The aesthetic results are highly impressive. DNP achieved high-definition shaping which resembles traditional Japanese ‘Kiriko’ cut-glass design, accentuated by the matte black colouring of the film.

Sustainability requirements are yet another consideration that informed the technological choices. Awanama needed a coloured plastic bottle without using colouring agents in the PET, which would render it unacceptable to Japan’s recycling system. Instead DNP’s complex bottle enables the coloured, outer polyolefin film to be separated from the transparent PET bottle. Separation is possible either by having the consumer cut off the outer film or using the specific gravity separation method in water tank after bottle is crushed.

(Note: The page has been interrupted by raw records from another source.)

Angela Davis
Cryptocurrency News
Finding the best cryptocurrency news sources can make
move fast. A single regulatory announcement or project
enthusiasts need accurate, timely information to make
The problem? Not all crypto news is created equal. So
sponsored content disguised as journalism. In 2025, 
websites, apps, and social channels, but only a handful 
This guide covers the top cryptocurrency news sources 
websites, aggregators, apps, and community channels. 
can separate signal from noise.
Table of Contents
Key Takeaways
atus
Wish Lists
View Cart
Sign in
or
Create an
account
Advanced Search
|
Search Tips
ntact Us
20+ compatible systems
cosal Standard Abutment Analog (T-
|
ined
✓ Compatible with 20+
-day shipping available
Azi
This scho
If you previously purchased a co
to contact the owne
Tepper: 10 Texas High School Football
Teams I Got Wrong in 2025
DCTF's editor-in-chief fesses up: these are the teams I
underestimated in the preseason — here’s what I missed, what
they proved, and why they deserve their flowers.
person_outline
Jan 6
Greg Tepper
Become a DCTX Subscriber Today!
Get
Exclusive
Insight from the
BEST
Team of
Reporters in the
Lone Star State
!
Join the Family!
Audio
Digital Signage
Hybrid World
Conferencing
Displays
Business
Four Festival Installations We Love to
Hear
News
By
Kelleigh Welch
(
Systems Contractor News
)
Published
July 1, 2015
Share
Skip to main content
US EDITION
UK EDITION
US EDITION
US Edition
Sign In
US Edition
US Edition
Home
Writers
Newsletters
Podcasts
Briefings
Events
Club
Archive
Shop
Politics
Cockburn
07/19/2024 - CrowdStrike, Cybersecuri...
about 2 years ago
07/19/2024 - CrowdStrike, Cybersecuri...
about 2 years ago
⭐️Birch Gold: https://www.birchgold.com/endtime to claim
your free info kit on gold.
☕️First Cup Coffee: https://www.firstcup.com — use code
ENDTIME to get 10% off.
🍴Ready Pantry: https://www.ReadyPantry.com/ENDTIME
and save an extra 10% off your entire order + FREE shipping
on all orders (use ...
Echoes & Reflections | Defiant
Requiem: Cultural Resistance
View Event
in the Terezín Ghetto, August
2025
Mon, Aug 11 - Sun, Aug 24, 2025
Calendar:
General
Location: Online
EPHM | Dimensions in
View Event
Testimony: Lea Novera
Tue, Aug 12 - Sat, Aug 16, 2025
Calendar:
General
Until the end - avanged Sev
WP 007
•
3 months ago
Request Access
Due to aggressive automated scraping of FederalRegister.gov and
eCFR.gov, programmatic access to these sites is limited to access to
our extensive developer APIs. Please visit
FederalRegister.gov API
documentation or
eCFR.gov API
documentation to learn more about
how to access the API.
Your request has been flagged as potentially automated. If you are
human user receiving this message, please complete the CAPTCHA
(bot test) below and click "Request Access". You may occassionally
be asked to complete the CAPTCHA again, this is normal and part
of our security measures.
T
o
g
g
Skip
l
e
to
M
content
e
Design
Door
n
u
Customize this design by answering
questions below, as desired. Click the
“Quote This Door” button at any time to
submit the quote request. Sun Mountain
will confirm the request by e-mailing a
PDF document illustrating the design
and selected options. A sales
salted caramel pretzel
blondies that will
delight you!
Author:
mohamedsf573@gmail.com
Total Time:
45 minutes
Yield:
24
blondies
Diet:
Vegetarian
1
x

In July 2018 the bottle was launched by the Japanese saké brand ‘Jozen Mizuno Gotoshi’ by Shirataki. Meanwhile, the Pressure Nama-Zake consortium test marketed Awanama in the US, France and Hong Kong. Feedback indicated that consumers were impressed by its combination of lightweight unbreakability and luxuriousness. “When we cut off our functional film complex bottle and showed transparent PET bottle in demonstrations, consumers were amazed by our technologies,” DNP remarked.

What next?

DNP is expecting to steadily sales of the complex bottle, aiming for annual sales of one billion yen in 2020. In the meantime, its R&D teams will be busy working on technological extensions (along with a range of other areas of innovation centred on recyclability in laminates and other substrates).

“On a laboratory scale we observed that other materials besides PET are applicable for the two-stage bottle production process,” DNP revealed. “Although we have not achieved prototype stage, it is conceivable to use our technologies into other PET bottle production processes.”